AI Governance is the Key to Success

AI Governance is the Key to Success

When I take organizations through Thrive’s AI Adoption Accelerator, which is a four-week program designed to help businesses operationalize AI, the second module deals with AI Governance.

While the first module is concerned with AI Readiness and is designed to assess where a business falls on the AI adoption scale, the AI Governance module provides the structure most businesses are lacking when they begin their AI journey.

Generally defined as the system of rules, practices, and processes that guide how an organization manages and oversees its use of AI, AI Governance looks different at every organization.

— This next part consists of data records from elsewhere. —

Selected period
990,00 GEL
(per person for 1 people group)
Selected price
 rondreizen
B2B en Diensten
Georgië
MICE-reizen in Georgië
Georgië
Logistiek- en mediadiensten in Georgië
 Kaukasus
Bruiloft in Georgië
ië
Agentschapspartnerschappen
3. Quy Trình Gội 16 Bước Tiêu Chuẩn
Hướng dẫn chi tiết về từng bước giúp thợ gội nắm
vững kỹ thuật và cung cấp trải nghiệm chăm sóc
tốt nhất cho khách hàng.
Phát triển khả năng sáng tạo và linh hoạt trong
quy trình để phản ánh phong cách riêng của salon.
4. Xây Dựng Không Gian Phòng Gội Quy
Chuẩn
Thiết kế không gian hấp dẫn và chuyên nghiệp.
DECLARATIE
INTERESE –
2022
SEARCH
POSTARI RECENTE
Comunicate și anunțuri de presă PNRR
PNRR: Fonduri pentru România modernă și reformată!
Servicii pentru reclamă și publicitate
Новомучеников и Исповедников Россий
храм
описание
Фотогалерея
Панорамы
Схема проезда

It’s an ever-evolving topic and my views on it are evolving as well—however, I think a basic AI Governance structure should include, at minimum, an AI Charter, an AI Council, and an AI Policy.

Here’s why.

  • The AI Charter provides the purpose of the AI Council, its long-term goals, and clear objectives it aims to achieve.
  • The AI Council provides oversight and leadership, ensuring that AI initiatives follow the Charter’s principles and align with business objectives.
  • The AI Policy translates the Charter’s principles into operational rules and procedures, guiding the practical implementation of AI in a compliant and responsible way.

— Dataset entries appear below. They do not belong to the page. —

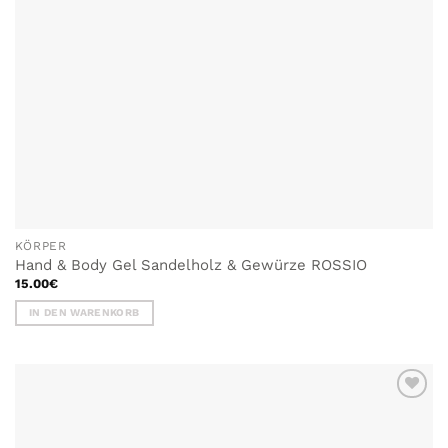
Produktseite
gewählt
werden
KÖRPER
Hand & Body Gel Sandelholz & Gewürze ROSSIO
15.00
€
IN DEN WARENKORB
ZU MEINER
WUNSCHLISTE
HINZUFÜGEN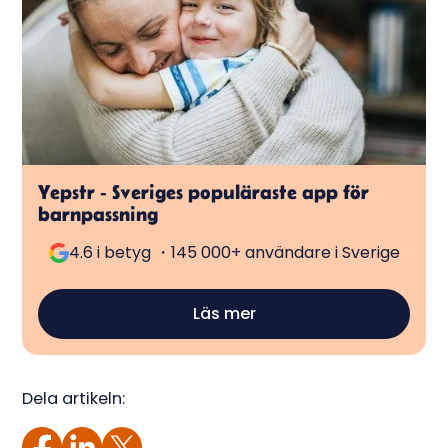
Yepstr - Sveriges populäraste app för
barnpassning
4.6 i betyg ・145 000+ användare i Sverige
Läs mer
Dela artikeln: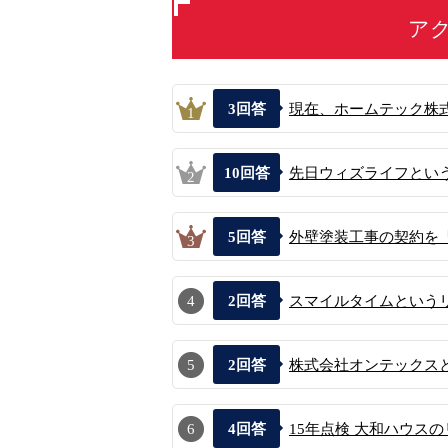
ア
3
回答
現在、ホームテック株式
1
10
回答
先日ウィズライフという
2
5
回答
外壁塗装工事の契約を「
3
4
2
回答
スマイルタイムという
5
2
回答
株式会社オンテックスと
6
4
回答
15年点検 大和ハウス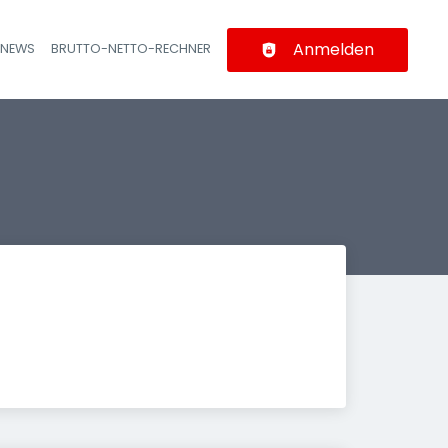
Anmelden
-NEWS
BRUTTO-NETTO-RECHNER
n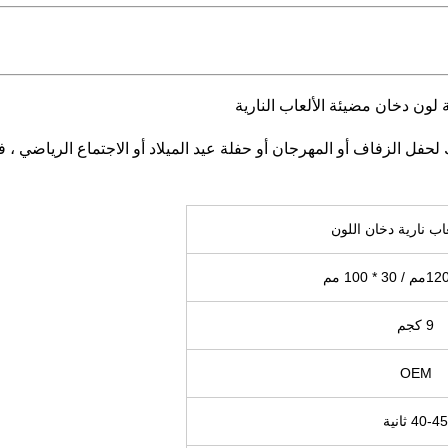
 لون دخان مضيئة الألعاب النارية
لحفل الزفاف أو المهرجان أو حفلة عيد الميلاد أو الاجتماع الرياضي ،
اب نارية دخان اللون
مم / 30 * 100 مم
9 كجم
OEM
40-45 ثانية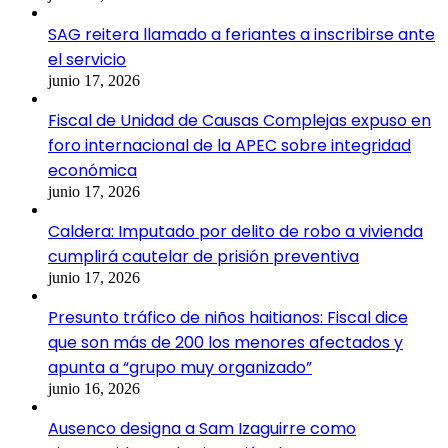
SAG reitera llamado a feriantes a inscribirse ante
el servicio
junio 17, 2026
Fiscal de Unidad de Causas Complejas expuso en
foro internacional de la APEC sobre integridad
económica
junio 17, 2026
Caldera: Imputado por delito de robo a vivienda
cumplirá cautelar de prisión preventiva
junio 17, 2026
Presunto tráfico de niños haitianos: Fiscal dice
que son más de 200 los menores afectados y
apunta a “grupo muy organizado”
junio 16, 2026
Ausenco designa a Sam Izaguirre como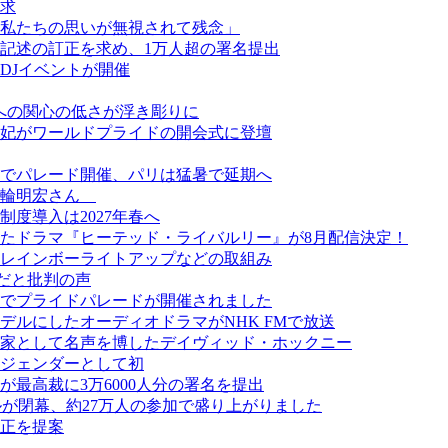
求
私たちの思いが無視されて残念」
記述の訂正を求め、1万人超の署名提出
DJイベントが開催
ーへの関心の低さが浮き彫りに
妃がワールドプライドの開会式に登壇
でパレード開催、パリは猛暑で延期へ
美輪明宏さん
度導入は2027年春へ
たドラマ『ヒーテッド・ライバルリー』が8月配信決定！
レインボーライトアップなどの取組み
だと批判の声
でプライドパレードが開催されました
ルにしたオーディオドラマがNHK FMで放送
画家として名声を博したデイヴィッド・ホックニー
ジェンダーとして初
最高裁に3万6000人分の署名を提出
スティバルが閉幕、約27万人の参加で盛り上がりました
正を提案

An AI Governance framework that includes at least these three components ensures that there’s an agreed-upon process for how you’ll make decisions on AI tools and use cases, what you’ll benchmark those tools and use cases against, which business objectives you’re mapping your use cases to, who’s responsible for what when it comes to pilot programs, and lots more.

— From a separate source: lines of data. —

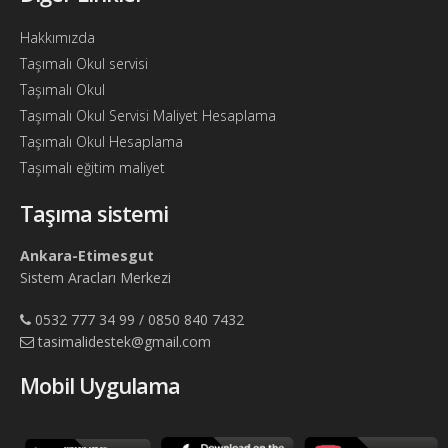
Hakkımızda
Taşımalı Okul servisi
Taşımalı Okul
Taşımalı Okul Servisi Maliyet Hesaplama
Taşımalı Okul Hesaplama
Taşımalı eğitim maliyet
Taşıma sistemi
Ankara-Etimesgut
Sistem Aracları Merkezi
0532 777 34 99 / 0850 840 7432
tasimalidestek@gmail.com
Mobil Uygulama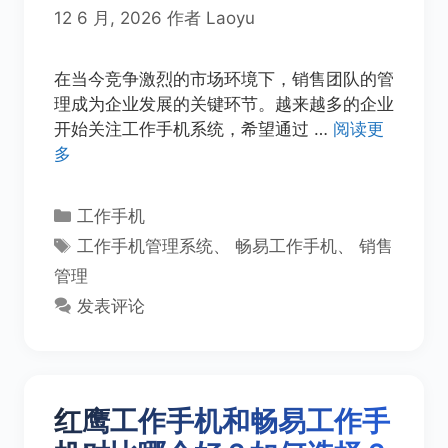
12 6 月, 2026
作者
Laoyu
在当今竞争激烈的市场环境下，销售团队的管
理成为企业发展的关键环节。越来越多的企业
开始关注工作手机系统，希望通过 …
阅读更
多
分
工作手机
类
标
工作手机管理系统
、
畅易工作手机
、
销售
签
管理
发表评论
红鹰工作手机和畅易工作手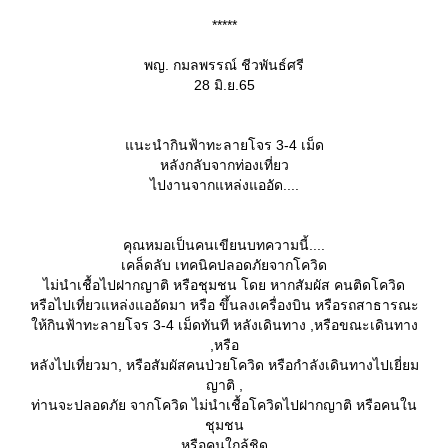
*****
พญ. กมลพรรณ์ ชีวพันธ์ศรี
28 มิ.ย.65
นะนำกินฟ้าทะลายโจร 3-4 เม็ด
หลังกลับจากท่องเที่ยว
ไปงานจากแหล่งแออัด....
คุณหมอเป็นคนเขียนบทความนี้....
เคล็ดลับ เทคนิคปลอดภัยจากโควิด
ไม่นำเชื้อไปฝากญาติ หรือชุมชน โดย หากสัมผัส คนติดโควิด
หรือไปเที่ยวแหล่งแออัดมา หรือ ขึ้นลงเครื่องบิน หรือรถสาธารณะ
ห้กินฟ้าทะลายโจร 3-4 เม็ดทันที หลังเดินทาง ,หรือขณะเดินทาง
,หรือ
หลังไปเที่ยวมา, หรือสัมผัสคนป่วยโควิด หรือกำลังเดินทางไปเยี่ยม
ญาติ ,
ท่านจะปลอดภัย จากโควิด ไม่นำเชื้อโควิดไปฝากญาติ หรือคนใน
ชุมชน
หรือคนใกล้ชิด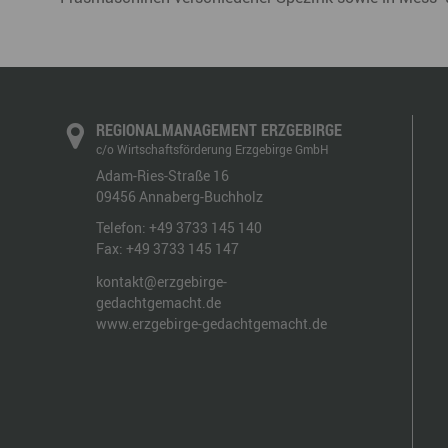
REGIONALMANAGEMENT ERZGEBIRGE
c/o Wirtschaftsförderung Erzgebirge GmbH
Adam-Ries-Straße 16
09456
Annaberg-Buchholz
Telefon:
+49 3733 145 140
Fax:
+49 3733 145 147
kontakt@erzgebirge-
gedachtgemacht.de
www.erzgebirge-gedachtgemacht.de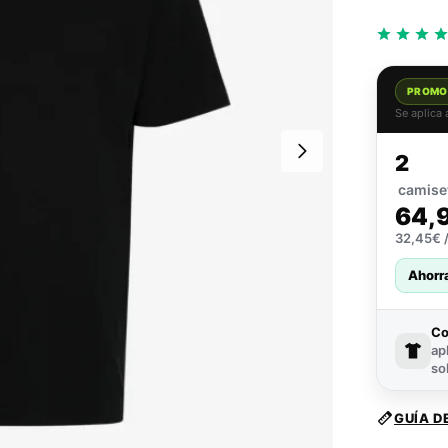
PROMO
Se aplica
2
camise
64,
32,45€ /
Ahorr
C
ap
so
GUÍA D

Essentially, good AI governance is about making sure you’ve got a thoughtful structure for how you’re going to manage AI initiatives across your organization.

Executive Buy-In Matters

BCG writes that good governance starts at the top, and the data seems to support that.

Executives who personally use AI at work—and executive sponsors who are aware and engaged in the creation of Councils and policies—run organizations that are far more successful in their AI initiatives than ones that don’t.

When members of your leadership team are directly involved in AI projects, it sends a clear message throughout the organization about the importance and potential of these technologies.

McKinsey writes that “early generative AI adopters are finding that to capture more value, they need to get more disciplined.”

What I’ve seen so far is that organizations that successfully move from Random Acts of AI Adoption to piloting and, ultimately, scaling AI initiatives, take the time to get their governance right.

So before you move too far down the road to AI, get your governance in place.

As the pace of AI innovation accelerates, you’ll be very glad you did.